Schools asked to file affidavits by Friday

Staff Reporter


  • Order passed on an interlocutory application by private schools federation
  • Government opposes application for modification of interim order

    BANGALORE: The Karnataka High Court on Wednesday refused to vacate its April 24 interim order directing primary schools to admit students only in the medium of instruction in which the institutions were permitted to impart education.

    The court passed this order on an interlocutory application by the Karnataka State Private Schools Managements Federation for modifying the interim order.

    In its application, the federation claimed that the interim order is not in conformity with the order of the Full Bench.

    The federation said that on Thursday last a single judge had stayed the de-recognition of schools and directed primary schools to admit students to the medium of instruction in which the schools were permitted to open.

    The application had initially come up before a single judge on Tuesday who refused to modify it stating that it ought to come up before the regular court hearing education matters.

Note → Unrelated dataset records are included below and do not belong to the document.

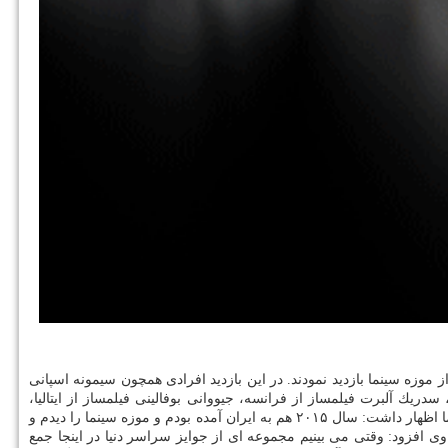
ی فیلم كوتاه تهران بامداد امروز سه شنبه ۲۲ آبان از موزه سینما بازدید نمودند. در این بازدید افرادی همچون سیمونه اسپانی
سدریك آلبرت فیلمساز از فرانسه، جیووانی بوفالینی فیلمساز از ایتالیا،
نیكولتا كاتالدو فیلمساز از ایتالیا و پابلو فیلمساز اسپانیایی حضور داشتند. سیگوتونو مدیر جشنواره شورت شورتز ژاپن پس از بازدید از تالارهای موزه سینما اظهار داشت: سال ۲۰۱۵ هم به ایران آمده بودم و موزه سینما را دیدم و
. وی افزود: وقتی می بینیم مجموعه ای از جوایز سراسر دنیا در اینجا جمع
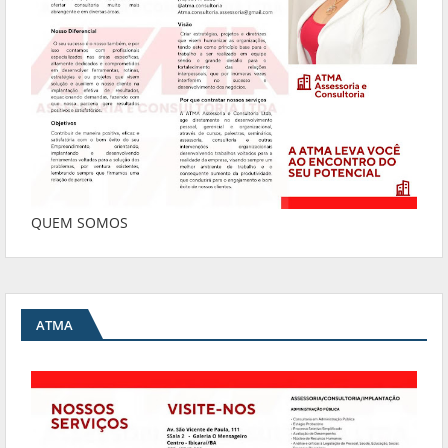
QUEM SOMOS
ATMA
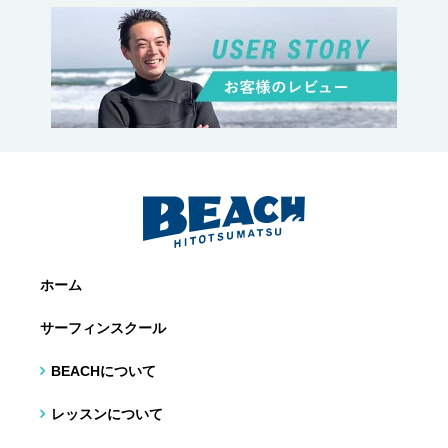
ホーム
サーフィンスクール
BEACHについて
レッスンについて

    The application was posted for hearing before Justice Rammohan Reddy. While the federation urged the court to modify the interim order, the Government opposed it.

    Mr. Rammohan Reddy said there is no ground to vacate the interim order and called upon member-schools of the federation to file affidavits by June 1 on the medium of instruction in which they had been permitted to impart education (on Tuesday, the court directed 1,100 schools coming under Karnataka Private Schools Managements Association to file such affidavits).

    Stayed

    In another case, Mr. Rammohan Reddy stayed the order of de-recognition of two institutions of Kolar — Jeevan Deepika Educational Trust and Core-In- Cooperation. The institutions claimed that it was the right of the parents to decide on the choice of medium of instruction for their children. Therefore, the State, they said, could not claim any right in this regard.

    Mr. Rammohan Reddy adjourned the case to June 1 and directed the institutions to file affidavits on the medium of instruction in which they were teaching students.